Mexico City settles on Indigenous sculpture to replace Columbus statue
A sculpture of an Indigenous woman was selected to replace a statue of Christopher Columbus in Mexico City.
The pre-Hispanic sculpture, known as “The Young Woman of Amajac,” was discovered in January in the Huasteca region near the Gulf of Mexico and will be displayed on the city’s most prominent boulevard, according to NPR.
Archeologists say the woman depicted in the statue may have been a member of the elite or governing class, while the National Institute of Anthropology and History previously compared the statue to images of a fertility goddess, NPR reported.
NPR added that the new statue is nearly three times the size of the Columbus statue that it is to replace.
The Columbus statue was removed last year before Columbus Day, known as “Day of the Race” in Mexico, supposedly for restoration.

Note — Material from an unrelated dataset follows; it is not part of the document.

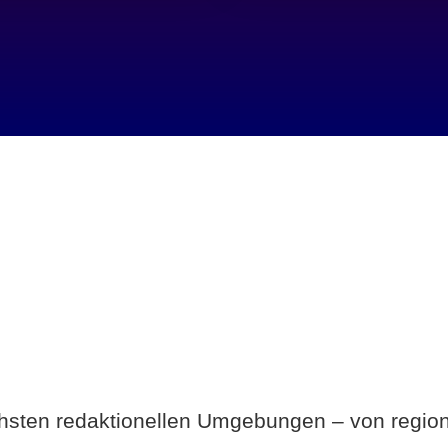
Breite statt Schönwetter-Test.
ichsten redaktionellen Umgebungen – von region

But on Tuesday, Diego Prieto Hernández, who serves as director of the National Institute of Anthropology and History, admitted that it was removed for preservation reasons.
“This was based, not on any ideological judgement of the [Columbus] character, but rather because of a need to conserve the sculptural group, which, if it had been left in place, would have been the target of threats and protests,” Prieto Hernandez said, according to NPR.
Last month, Mexico City’s Mayor Claudia Sheinbaum announced the plan to replace the statue of Columbus with one that honored and brought “social justice” to Mexico’s Indigenous women.